ABCDE-Schema bei Stürzen in Pflegeheimen

Trotz Fortschritten in der Prävention, wie die Berücksichtigung von Polymedikation und die Einführung von Instrumenten zur Risikobeurteilung, bleiben Stürze in Pflegeheimen eine grosse Herausforderung. Auf Anfrage eines Pflegeheims, das an der von der Hochschule für Gesundheit Freiburg (HfG FR) angebotenen ABCDE-Weiterbildung teilgenommen hat, wurde eine Weiterbildung zur Patientenversorgung bei Stürzen ausgearbeitet. Ziel war die Anpassung des ABCDE-Schemas, um die Reaktionsfähigkeit des Pflegepersonals und die Ursachenanalyse zu verbessern, um erneuten Stürzen besser vorbeugen zu können.

Beim Sturz einer Heimbewohnerin oder eines Heimbewohners ist umgehende Hilfeleistung entscheidend. Dabei darf sich die Beurteilung jedoch nicht darauf beschränken, die betroffene Person auf sichtbare Verletzungen abzusuchen. Ein Sturz kann ein Hinweis auf ein kardiovaskuläres, neurologisches oder metabolisches Ereignis sein, das eine genaue Abklärung erfordert. Mit dem ABCDE-Schema lassen sich Warnzeichen frühzeitig erkennen und eine adäquate Versorgung sicherstellen. Zudem kann der Fokus auf die Analyse der Faktoren gelegt werden, die zum Sturz geführt haben. Mit gewonnenem Abstand kann das Pflegepersonal so die spezifischen Risiken identifizieren und konkrete Massnahmen treffen, um erneute Stürze möglichst zu vermeiden.

Ein Hauptnutzen der Weiterbildung «ABCDE: Approche systémique pour développer les compétences en cas de chutes» liegt in der Anwendung eines gemeinsamen Ansatzes innerhalb der Pflegeteams. Durch eine strukturierte Versorgung gestürzter Personen nach einem gemeinsamen systematischen Reasoning fördert dieser Ansatz ein besseres Verständnis solcher Situationen, verbessert den Informationsaustausch zwischen den Gesundheitsfachkräften und stellt dadurch eine effiziente Pflegekontinuität sicher.

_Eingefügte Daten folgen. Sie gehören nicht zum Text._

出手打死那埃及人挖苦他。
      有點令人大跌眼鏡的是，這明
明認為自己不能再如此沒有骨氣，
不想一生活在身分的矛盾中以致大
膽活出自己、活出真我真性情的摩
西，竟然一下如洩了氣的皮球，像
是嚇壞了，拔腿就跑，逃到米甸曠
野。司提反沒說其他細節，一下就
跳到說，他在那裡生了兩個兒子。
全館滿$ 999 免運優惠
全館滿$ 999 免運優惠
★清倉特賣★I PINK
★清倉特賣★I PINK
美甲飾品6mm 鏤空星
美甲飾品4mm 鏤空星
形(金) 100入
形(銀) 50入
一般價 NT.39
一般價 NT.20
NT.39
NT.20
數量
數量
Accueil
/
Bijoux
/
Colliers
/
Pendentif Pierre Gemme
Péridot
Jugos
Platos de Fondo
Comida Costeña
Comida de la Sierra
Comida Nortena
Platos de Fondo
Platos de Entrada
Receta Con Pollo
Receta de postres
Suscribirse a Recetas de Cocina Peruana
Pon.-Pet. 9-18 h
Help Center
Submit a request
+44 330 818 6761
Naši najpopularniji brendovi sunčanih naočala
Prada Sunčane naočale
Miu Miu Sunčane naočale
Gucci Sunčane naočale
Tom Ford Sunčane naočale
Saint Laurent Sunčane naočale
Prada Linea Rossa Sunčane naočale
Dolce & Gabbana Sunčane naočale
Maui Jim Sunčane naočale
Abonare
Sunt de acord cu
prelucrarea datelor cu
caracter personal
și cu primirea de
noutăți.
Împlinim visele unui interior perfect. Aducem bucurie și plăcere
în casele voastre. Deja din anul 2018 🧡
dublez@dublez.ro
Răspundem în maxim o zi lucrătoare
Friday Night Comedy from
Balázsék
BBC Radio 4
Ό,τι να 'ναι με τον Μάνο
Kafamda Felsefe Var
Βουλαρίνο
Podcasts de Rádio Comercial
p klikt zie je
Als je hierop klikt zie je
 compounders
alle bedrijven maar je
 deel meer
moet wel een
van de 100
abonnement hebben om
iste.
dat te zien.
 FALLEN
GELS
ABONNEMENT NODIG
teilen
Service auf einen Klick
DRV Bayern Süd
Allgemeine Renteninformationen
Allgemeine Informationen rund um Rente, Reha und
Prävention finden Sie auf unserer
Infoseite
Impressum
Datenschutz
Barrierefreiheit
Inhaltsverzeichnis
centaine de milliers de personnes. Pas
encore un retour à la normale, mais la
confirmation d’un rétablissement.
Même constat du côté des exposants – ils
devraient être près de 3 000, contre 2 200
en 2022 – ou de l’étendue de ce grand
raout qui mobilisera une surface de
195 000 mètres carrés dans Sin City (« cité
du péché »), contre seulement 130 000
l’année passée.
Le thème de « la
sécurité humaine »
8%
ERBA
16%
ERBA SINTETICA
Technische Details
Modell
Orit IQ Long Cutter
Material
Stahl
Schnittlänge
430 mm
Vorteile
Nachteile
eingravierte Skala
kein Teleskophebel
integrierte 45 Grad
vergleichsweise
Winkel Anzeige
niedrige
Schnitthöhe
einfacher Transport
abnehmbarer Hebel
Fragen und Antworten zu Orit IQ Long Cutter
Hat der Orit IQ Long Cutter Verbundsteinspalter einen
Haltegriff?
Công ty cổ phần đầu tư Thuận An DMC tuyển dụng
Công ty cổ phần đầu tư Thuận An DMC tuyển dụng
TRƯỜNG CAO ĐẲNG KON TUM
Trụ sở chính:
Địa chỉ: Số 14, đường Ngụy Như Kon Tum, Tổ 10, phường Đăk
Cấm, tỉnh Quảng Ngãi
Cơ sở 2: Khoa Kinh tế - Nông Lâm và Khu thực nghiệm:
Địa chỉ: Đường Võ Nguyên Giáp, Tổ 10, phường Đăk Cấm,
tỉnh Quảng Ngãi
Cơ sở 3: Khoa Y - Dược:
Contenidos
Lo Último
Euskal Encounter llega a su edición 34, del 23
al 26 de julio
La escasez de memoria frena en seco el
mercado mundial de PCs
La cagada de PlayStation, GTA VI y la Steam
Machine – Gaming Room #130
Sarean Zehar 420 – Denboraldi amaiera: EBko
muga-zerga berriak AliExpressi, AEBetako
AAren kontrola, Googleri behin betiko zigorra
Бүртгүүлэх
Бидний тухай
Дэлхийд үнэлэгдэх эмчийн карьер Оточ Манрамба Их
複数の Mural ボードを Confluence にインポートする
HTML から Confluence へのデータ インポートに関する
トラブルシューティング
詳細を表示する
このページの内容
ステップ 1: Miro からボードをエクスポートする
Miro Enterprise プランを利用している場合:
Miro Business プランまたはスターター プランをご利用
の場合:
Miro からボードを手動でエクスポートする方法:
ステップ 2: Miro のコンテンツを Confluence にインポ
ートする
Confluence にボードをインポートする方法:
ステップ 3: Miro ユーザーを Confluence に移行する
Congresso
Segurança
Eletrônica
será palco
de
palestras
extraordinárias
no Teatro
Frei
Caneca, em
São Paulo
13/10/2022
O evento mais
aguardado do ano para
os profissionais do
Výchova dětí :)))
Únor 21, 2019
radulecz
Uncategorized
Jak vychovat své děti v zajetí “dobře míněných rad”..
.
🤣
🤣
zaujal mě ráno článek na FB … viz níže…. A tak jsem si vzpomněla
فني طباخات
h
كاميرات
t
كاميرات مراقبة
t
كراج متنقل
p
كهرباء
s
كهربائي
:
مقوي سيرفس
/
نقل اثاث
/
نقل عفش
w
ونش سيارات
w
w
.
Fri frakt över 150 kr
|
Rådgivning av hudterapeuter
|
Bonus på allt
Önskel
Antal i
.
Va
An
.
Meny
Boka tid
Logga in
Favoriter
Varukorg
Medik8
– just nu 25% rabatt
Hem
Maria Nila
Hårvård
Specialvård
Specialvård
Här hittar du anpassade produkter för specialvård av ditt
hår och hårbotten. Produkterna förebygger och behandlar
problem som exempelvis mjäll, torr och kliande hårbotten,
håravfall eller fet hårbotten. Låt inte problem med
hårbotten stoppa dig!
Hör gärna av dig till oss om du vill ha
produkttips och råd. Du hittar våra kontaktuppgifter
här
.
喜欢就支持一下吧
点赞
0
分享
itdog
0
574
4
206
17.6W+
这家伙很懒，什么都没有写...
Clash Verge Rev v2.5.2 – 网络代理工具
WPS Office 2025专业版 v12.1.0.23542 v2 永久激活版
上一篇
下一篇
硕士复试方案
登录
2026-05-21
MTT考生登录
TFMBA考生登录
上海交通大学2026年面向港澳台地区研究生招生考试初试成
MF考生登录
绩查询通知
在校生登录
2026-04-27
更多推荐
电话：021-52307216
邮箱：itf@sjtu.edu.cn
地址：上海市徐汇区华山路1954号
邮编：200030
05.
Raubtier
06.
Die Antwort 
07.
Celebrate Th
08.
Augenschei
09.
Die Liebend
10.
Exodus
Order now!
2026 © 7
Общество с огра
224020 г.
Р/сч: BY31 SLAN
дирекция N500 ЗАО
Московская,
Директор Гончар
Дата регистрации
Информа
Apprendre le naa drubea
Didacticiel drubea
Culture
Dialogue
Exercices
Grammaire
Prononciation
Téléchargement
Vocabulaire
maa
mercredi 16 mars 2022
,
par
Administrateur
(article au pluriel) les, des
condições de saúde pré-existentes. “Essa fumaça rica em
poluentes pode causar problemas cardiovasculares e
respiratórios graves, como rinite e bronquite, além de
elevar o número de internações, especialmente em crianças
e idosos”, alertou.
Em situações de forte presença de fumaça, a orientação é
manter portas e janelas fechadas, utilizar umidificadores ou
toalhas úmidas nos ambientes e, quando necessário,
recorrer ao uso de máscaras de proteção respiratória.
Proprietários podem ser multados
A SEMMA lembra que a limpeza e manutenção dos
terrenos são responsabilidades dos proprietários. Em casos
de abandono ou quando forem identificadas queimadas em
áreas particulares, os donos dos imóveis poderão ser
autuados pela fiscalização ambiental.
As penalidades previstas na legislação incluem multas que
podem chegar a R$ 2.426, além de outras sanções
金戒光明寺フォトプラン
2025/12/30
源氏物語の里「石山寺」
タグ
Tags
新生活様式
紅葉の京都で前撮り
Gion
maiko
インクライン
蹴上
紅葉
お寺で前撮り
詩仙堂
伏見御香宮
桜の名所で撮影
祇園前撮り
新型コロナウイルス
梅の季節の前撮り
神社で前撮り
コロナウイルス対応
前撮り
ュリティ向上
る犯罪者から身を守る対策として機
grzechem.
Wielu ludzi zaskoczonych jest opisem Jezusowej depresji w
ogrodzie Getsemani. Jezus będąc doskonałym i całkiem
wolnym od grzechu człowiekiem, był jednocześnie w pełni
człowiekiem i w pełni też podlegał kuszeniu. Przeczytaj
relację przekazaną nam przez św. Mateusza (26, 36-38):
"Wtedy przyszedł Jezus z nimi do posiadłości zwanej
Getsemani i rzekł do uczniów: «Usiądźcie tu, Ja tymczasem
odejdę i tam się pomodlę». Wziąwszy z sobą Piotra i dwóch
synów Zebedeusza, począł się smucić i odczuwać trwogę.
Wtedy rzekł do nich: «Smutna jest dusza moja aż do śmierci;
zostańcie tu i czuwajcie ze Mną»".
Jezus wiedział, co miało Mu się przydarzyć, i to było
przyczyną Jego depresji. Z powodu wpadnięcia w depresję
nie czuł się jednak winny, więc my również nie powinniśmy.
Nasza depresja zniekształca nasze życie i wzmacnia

Diese zweitägige Weiterbildung bietet einen ausgewogenen Mix aus Theorie und Praxis. Nach einem ersten Tag, der sich den ABCDE-Grundlagen bei Stürzen widmet, tauchen die Teilnehmenden am zweiten Tag in realistische Szenarien ein, um die für eine effiziente Beurteilung notwendigen Reflexe zu verinnerlichen. Der Schwerpunkt liegt im Clinical Reasoning bei der umgehenden Versorgung einer gestürzten Person sowie im damit verbundenen, konkreten Entscheidungsprozess: Soll die gestürzte Person mobilisiert werden oder soll zuerst eine medizinische Einschätzung abgewartet werden? Genügen Wundnahtstreifen oder ist eine weitergehende Versorgung nötig? Ziel ist es, eine an die Gegebenheiten in der Praxis angepasste Versorgung zu verinnerlichen und eine strukturierte Reflexion für eine bessere Risikoprävention sicherzustellen.

Der erste Kurs mit 12 in demselben Pflegeheim arbeitenden Teilnehmenden war ein grosser Erfolg. Die Feedbacks lassen auf eine bessere Strukturierung des Clinical Reasoning und mehr Selbstvertrauen in der Beurteilung von Stürzen schliessen. Zudem zeigen sie eine bessere Kommunikation innerhalb des Teams und mit der Ärzteschaft auf, was die Versorgungskoordination weiter stärkt. Diese Ergebnisse bestätigen die Wichtigkeit dieser Weiterbildung und das Interesse, sie auf andere Einrichtungen auszuweiten, die dieselben Herausforderungen kennen.